Problem requirements — Could you retype exactly the lines running from the line with "Cổng thông tin" to the end of the data, both included, and nothing else?

START Input

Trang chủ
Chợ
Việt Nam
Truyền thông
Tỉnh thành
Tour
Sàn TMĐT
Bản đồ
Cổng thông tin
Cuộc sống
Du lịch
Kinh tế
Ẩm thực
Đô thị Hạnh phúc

END Input

Worked solution —
Cổng thông tin
Cuộc sống
Du lịch
Kinh tế
Ẩm thực
Đô thị Hạnh phúc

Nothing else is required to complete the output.